As reported by the Salt Lake Tribune, the Private Fuel Storage (PFS) Limited Liability Corporation (LLC) has given up on its plans to turn the tiny Skull Valley Goshutes Inidan Reservation in Utah into a parking lot dump (or "centralized interim storage facility") for commercial high-level radioactive waste. At one time, PFS was comprised of more than a dozen nuclear utilities, led by Xcel Energy of Minnesota, with Dairyland Power Co-Op as a front group.
In 2005-2006, the U.S. Nuclear Regulatory Commission (NRC) granted PFS a construction and operating license, despite objections by traditionals with the Skull Valley band, nearly 500 environmental and environmental justice organizations, as well as the State of Utah. The plan was for 40,000 metric tons of irradiated nuclear fuel to be "temporarily stored" (for 20 to 40 years) in 4,000 dry casks on the reservation. However, as the ultimate plan was to transfer the wastes to the Yucca Mountain dump, when that proposal was cancelled in 2009, this would have meant the wastes would have been stuck indefinitely at Skull Valley.

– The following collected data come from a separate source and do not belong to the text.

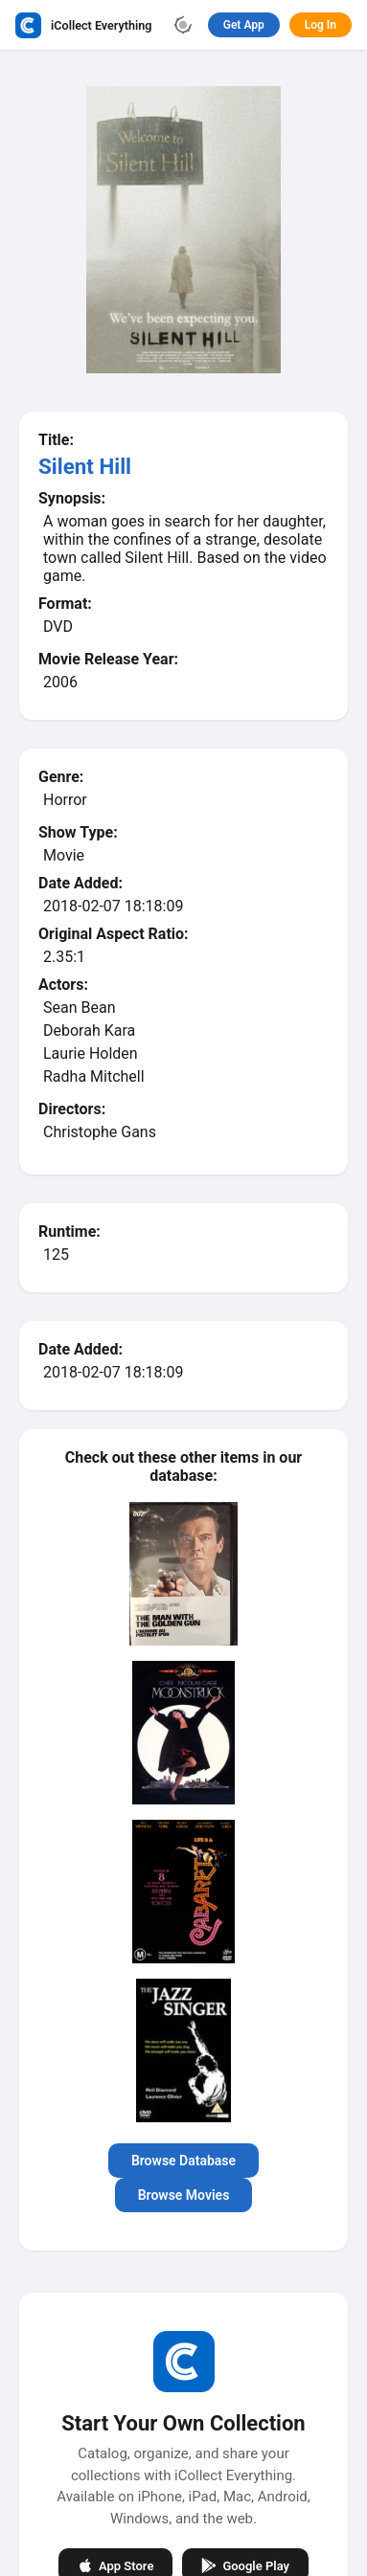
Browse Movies (184, 2195)
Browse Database (183, 2160)
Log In (320, 25)
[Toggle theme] (183, 25)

In 2006 a very unlikely coalition, involving the likes of Mormon political leaders and wilderness advocates, succeeded in creating the first federal wilderness area in Utah in a generation. This created a "moat" around the Skull Valley reservation, blocking the railway needed to directly deliver the waste. And, after lobbying efforts at the top echelons of Republican Party decision making circles by U.S. Senator Orrin Hatch (R-UT) as well as Utah Governor Huntsman, the George W. Bush administration's Department of the Interior refused to approve the lease agreement between PFS and the Skull Valley band, as well as the intermodal transfer facility on Bureau of Land Management property which could have allowed heavy haul trucks to ship the waste containers the final leg of the journey to the reservation.
The Skull Valley Goshutes were first targeted by the nuclear power establishment more than 20 years ago. Altogether, 60-some tribes have been actively targeted for high-level radioactive waste parking lot dumps. All the proposals have been stopped, as through the work of Native American grassroots environmental activists like Grace Thorpe, working in alliance with environmental and environmental justice organizations.
On Jan. 7, the Salt Lake Tribune published a follow-on article about PFS's cancellation, entitled "Money, politics bury plans for Utah fuel-rod cemetery." The article quotes a leader of the broad coalition which opposed the "parking lot dump":
"...Chip Ward remembers an 'amazing' coalition swelled up around the goal of defeating the storage site.
Co-founder of the Healthy Environment Alliance of Utah, he grasped the wariness of Utahns who already had allowed a slew of toxic industries to be established in western Utah — including chemical weapons destruction, bio-weapons testing, a low-level nuclear waste site, a hazardous waste site, a toxic waste incinerator and what was then the nation’s biggest air polluter...
'When you have a really powerful political movement,' Ward said, 'you can look past whatever divides you and what is important is the cause that unites you.'"
NIRS, for one, spearheaded a coalition of nearly 450 organizations nation-wide, which objected to the environmental, or radioactive, racism of the PFS proposal.